We already have "art", "design" and "graphics".
Computer-aided typography is totally on-topic.
I wish we'd handle just the 4 German umlauts correctly (ä,ö,ü,ß), while these guys are light years ahead of us rendering a right-to-left language...
What an incredibly awesome and informative read. I really love the entire history providing extensive context to the entire story. As someone with both a history related degree and IT career this truly hit both interests perfectly.
Something about the text sets off my LLM detector, which is a shame because it's both in-depth and covers a lesser-documented part of the modern tech stack.
An example that reads as LLM-ish (but it's all throughout the article):
The reason no browser ships it is structural, and the structure is rather elegant as obstacles go. Latin justification treats shaped text as frozen, measure the words, pour the slack into the gaps, done. Shaping and layout stay in their separate boxes, and every text stack in production is architected around that separation. Kashida justification breaks the boxes open.
To @lr0, was this article text generated / polished / translated by an LLM? If so you might consider adjusting how much control it has over the final output. I looked through some older blog posts (for example https://lr0.org/blog/p/gpt/ and https://lr0.org/blog/p/linux_new_users/) and they felt far more human.
the Kashida section was contributed to this post from a talk in Arabic of Nawal Hadeed, which she translated and added to the post herself. Although I'm unsure of LLM usage in the translation process, looking at the original Arabic I felt some change in tone while editing the post. I could have either declined the translation and never have this documented, procrastinate in translating it myself (which has been ongoing for a while), or publish as it is. I found the last least damaging.
I don't find the occasional hint of LLMisms too worrisome if the whole of the submission holds together, which it does here.
Great article that I'll throw at anyone who believes they know better about this stuff.
Once had to deal with text editor devs who believed they could implement support for all of this themselves without using any existing libraries (they could not)
Such a fun read, and such great writing too. Many memorable lines.
One of my favorites:
Print and the Arabic script met badly, and that meeting set the pattern for almost everything since: when the machine cannot do the script, simplify the script, ship it, and call it progress.
It's true, too! Text is very much shaped by the tools used to write it and always has been, and I love that for some reason.
This is very lovely. I remember the first time I fed a string with a negative width to my employer's simple in-house typesetting system. It ended up exactly as over-printed as you'd think.
For a counterpoint to this, Andrea Stanton's Broken is Word (chapter 10 of Your Computer Is on Fire) covers the history of how (badly) consumer word processors handle representing Arabic.
Ah, IE’s text-justify property. Interesting things in that era. There was also text-justify: newspaper, which was decades later claimed by some to be Knuth-Plass or similar, but which I don’t believe was; and https://mediumwell.com/wp-content/uploads/2016/02/newsprint-justify-example.gif shows what it claims to be text-justify: newspaper matching what these days is specified as text-justify: inter-character.

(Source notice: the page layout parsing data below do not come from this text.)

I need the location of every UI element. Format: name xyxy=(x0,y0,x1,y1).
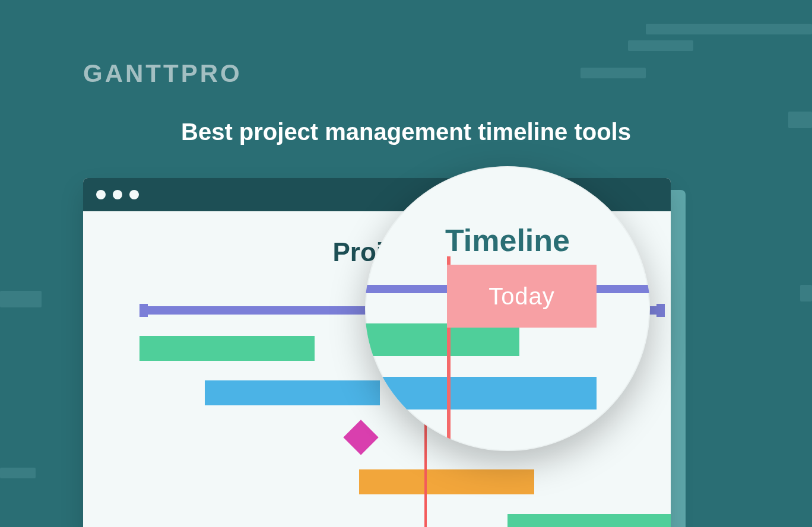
magnifier-lens: Timeline Today xyxy=(365,166,650,451)
gantt-task-bar xyxy=(508,514,671,527)
window-control-icon xyxy=(113,190,122,199)
decoration-bar xyxy=(0,291,42,307)
today-flag-label: Today xyxy=(489,283,555,310)
decoration-bar xyxy=(646,24,812,34)
gantt-summary-cap xyxy=(139,304,148,317)
decoration-bar xyxy=(0,468,36,478)
decoration-bar xyxy=(628,40,693,51)
magnifier-title: Timeline xyxy=(365,223,650,258)
today-flag: Today xyxy=(447,265,597,328)
window-control-icon xyxy=(96,190,106,199)
gantt-task-bar xyxy=(139,336,315,361)
gantt-summary-cap xyxy=(656,304,665,317)
page-headline: Best project management timeline tools xyxy=(0,119,812,145)
brand-logo: GANTTPRO xyxy=(83,59,242,88)
gantt-task-bar xyxy=(365,323,519,356)
decoration-bar xyxy=(800,285,812,301)
decoration-bar xyxy=(581,68,646,78)
gantt-task-bar xyxy=(205,380,380,405)
window-control-icon xyxy=(129,190,139,199)
gantt-milestone-icon xyxy=(343,420,378,455)
gantt-task-bar xyxy=(359,469,534,494)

IE really did have a lot of nifty things quite early on, which other browsers then allowed to languished in the “too hard” basket, and which either never came back, or took fifteen or thirty years to return. Firefox got text-justify: inter-character in 2017. Chromium finally implemented that stuff a few months ago. Safari still hasn’t.
For greater clarity, that was IE Macintosh Edition, right? IE Windows never got anything like that.
I can’t say. I had lost access to IE 5.5 and 6 by the time I learned about these maybe a decade ago and wanted to investigate. And documentation, never excellent, was basically nonexistent by then.